We are clearly of opinion that, upon the facts as we have stated them, the plaintiff in error was duly appointed as administrator of the estate of Ole Linge, deceased, and is therefore entitled to maintain this action.

*645The defendant in error insists that such appointment was void because the probate court of Juneau precinct had no jurisdiction over the case, or proceeding, pending before the commissioner for Douglas Island precinct, at the date of such order in the matter of the estate of Ole Linge, deceased. It is not disputed that by the consolidation of the Douglas Island and Juneau precincts the commissioner for Juneau precinct succeeded to probate jurisdiction over all matters in probate subsequently arising in the' territory formerly embraced in Douglas Island precinct, but the contention of the defendant in error upon this point is that the order of the District Court consolidating these precincts did not have the effect of removing the proceeding in the matter of the estate of Ole Linge then pending before the probate court of Douglas Island precinct to the probate court of Juneau precinct — that the direction contained in such order “that the said George M. Irwin deliver the records and property pertaining to his office to H. H. Folsom, United States commissioner and ex officio recorder of the Juneau recording district,” was not sufficient for this purpose. It is claimed that support of this contention is found in Hunt v. Paloa, 4 How. 589, 11 L.Ed. 1115. That was a motion in the Supreme Court for process to bring before that court the record of a case decided by the Territorial Court of Appeals of Florida, prior to the admission of Florida as a state. This Territorial Court ceased to exist upon the admission of Florida as a state, and Congress had omitted to enact any law providing how the judgments rendered by that court might thereafter be reviewed. It was argued in support of the motion in that case that, as the state of Florida had passed a law directing that the records of the Territorial Court should be placed in the custody of the clerk of the Supreme Court of the state, the writ of error might be directed to that court. The motion was denied. The court, in the course of its opinion, said: “The court which rendered the judgment in the case before us is no longer in existence. The proceedings are not in the possession of any court authorized to exercise judicial power over them, but are in the possession of the officer of another court merely for the purpose of safe-keeping.”

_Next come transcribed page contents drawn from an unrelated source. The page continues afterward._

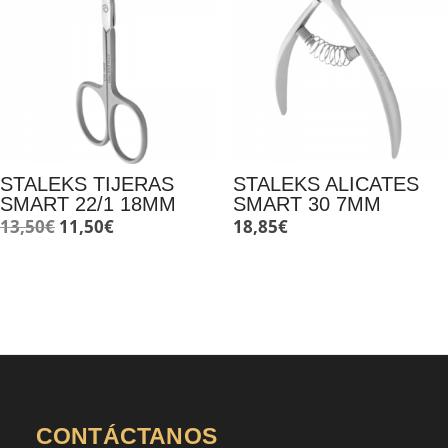
STALEKS TIJERAS
STALEKS ALICATES
SMART 22/1 18MM
SMART 30 7MM
El
El
13,50
€
11,50
€
18,85
€
precio
precio
original
actual
era:
es:
13,50€.
11,50€.
CONTÁCTANOS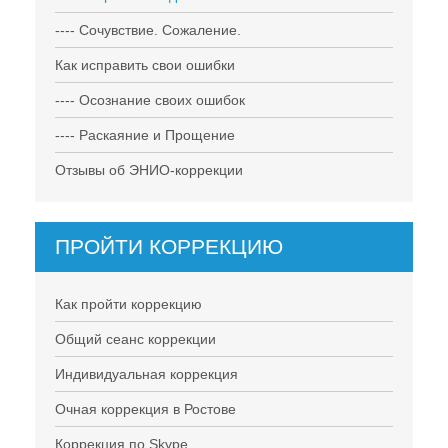
---- Сочувствие. Сожаление.
Как исправить свои ошибки
---- Осознание своих ошибок
---- Раскаяние и Прощение
Отзывы об ЭНИО-коррекции
ПРОЙТИ КОРРЕКЦИЮ
Как пройти коррекцию
Общий сеанс коррекции
Индивидуальная коррекция
Очная коррекция в Ростове
Коррекция по Skype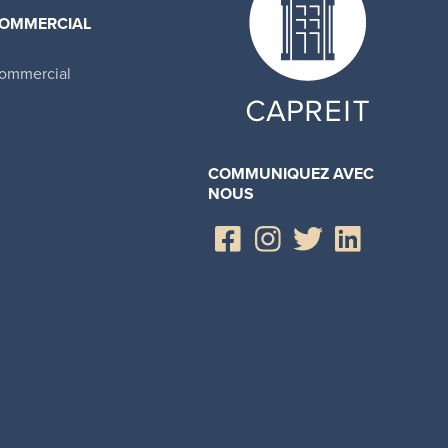
OMMERCIAL
ommercial
COMMUNIQUEZ AVEC
NOUS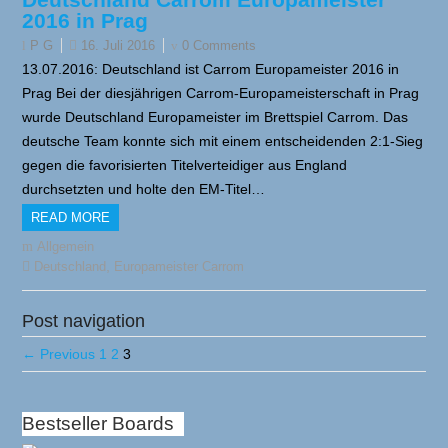
2016 in Prag
16. Juli 2016
0 Comments
P G
13.07.2016: Deutschland ist Carrom Europameister 2016 in
Prag Bei der diesjährigen Carrom-Europameisterschaft in Prag
wurde Deutschland Europameister im Brettspiel Carrom. Das
deutsche Team konnte sich mit einem entscheidenden 2:1-Sieg
gegen die favorisierten Titelverteidiger aus England
durchsetzten und holte den EM-Titel…
READ MORE
Allgemein
,
Deutschland
Europameister Carrom
Post navigation
← Previous
1
2
3
Bestseller Boards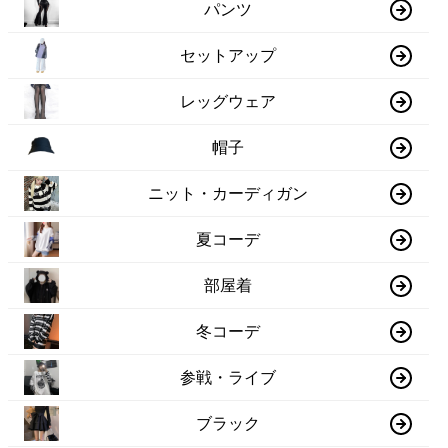
パンツ
セットアップ
レッグウェア
帽子
ニット・カーディガン
夏コーデ
部屋着
冬コーデ
参戦・ライブ
ブラック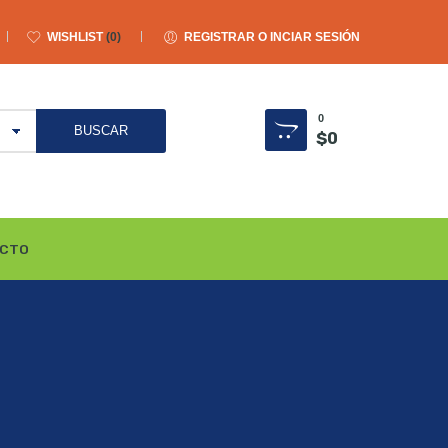
WISHLIST
0
REGISTRAR O INCIAR SESIÓN
0
$
0
CTO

The court then added that, if the law of Florida had placed the records under the control of the state court, *646“it would not have removed the difficulty, for the law of the state could not have made them records of that court nor authorized any proceedings upon them. The Territorial Court of Appeals was a court of the 'United States, and the control of these records therefore belongs to the general government, and not the state authorities, and it rests with Congress to declare to what tribunal these proceedings shall be transferred, and how these judgments shall be carried into execution or reviewed upon appeal or writ of error.”

Manifestly, the question decided by the court in the case just cited is not applicable to the case we are now considering. The order of the District Court consolidating the precincts of Douglas Island and Juneau was authorized by the statute making provision for a civil government, and for other purposes. Chapter 386, 31 Stat. 321. The order extended .the limits of Juneau precinct, and in legal effect constituted Commissioner Folsom the successor in office of Commissioner Irwin, and, if any order was necessary to transfer cases theretofore pending before the commissioner of Douglas Island precinct to the probate court of Juneau precinct, as enlarged, the order was sufficient for that purpose.

Judgment reversed, with directions to the District Court to enter judgment in favor of the plaintiff in error for the amount named in the verdict, with legal interest from the date of the rendition of the verdict.